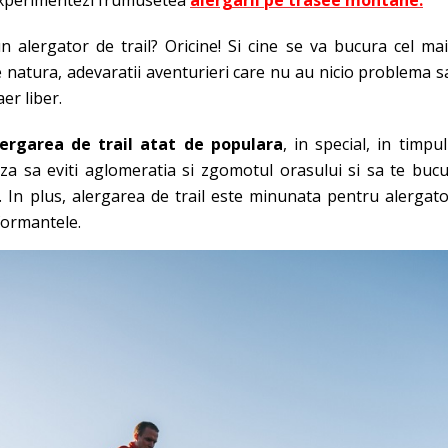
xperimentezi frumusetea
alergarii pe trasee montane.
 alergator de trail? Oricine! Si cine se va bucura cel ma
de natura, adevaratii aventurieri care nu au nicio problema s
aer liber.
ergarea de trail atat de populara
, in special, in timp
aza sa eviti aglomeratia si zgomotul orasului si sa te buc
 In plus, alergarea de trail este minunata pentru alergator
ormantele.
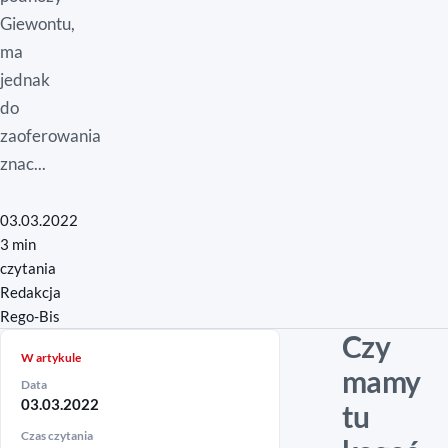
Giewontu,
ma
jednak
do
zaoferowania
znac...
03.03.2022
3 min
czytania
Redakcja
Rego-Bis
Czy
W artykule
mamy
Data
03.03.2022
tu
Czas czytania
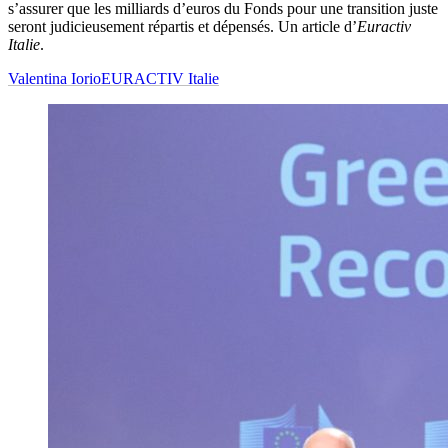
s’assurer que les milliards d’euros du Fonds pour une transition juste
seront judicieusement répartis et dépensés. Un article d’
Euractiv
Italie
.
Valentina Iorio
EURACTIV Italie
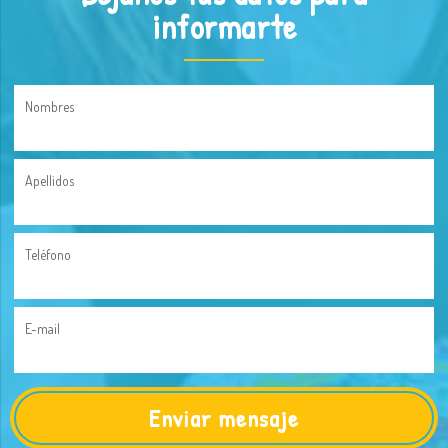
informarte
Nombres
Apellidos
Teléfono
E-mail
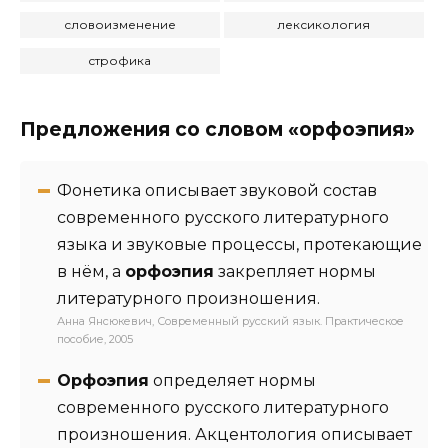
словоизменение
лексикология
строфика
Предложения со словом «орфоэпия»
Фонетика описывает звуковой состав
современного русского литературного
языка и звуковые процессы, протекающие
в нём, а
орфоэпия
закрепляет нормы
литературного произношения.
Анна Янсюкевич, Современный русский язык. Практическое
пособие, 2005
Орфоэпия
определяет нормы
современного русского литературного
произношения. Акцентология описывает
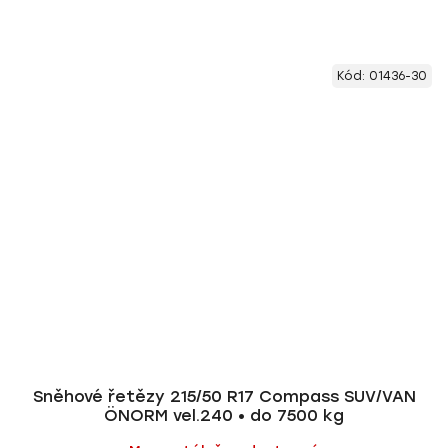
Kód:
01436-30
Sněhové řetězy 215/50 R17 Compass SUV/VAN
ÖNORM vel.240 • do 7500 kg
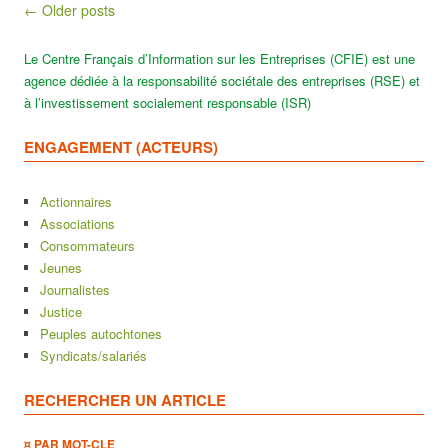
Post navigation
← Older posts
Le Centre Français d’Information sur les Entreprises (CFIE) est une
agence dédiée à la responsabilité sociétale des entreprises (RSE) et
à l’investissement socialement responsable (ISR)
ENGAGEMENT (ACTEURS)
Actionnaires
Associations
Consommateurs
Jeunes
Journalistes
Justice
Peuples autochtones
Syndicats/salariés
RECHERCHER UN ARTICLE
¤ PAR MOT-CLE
----
## WHAT YOU ARE ASKED TO DO
Which lines of the records above contain the word "alergator"? Report each one in full.

## RESULT
 alergator de trail? Oricine! Si cine se va bucura cel ma
 In plus, alergarea de trail este minunata pentru alergator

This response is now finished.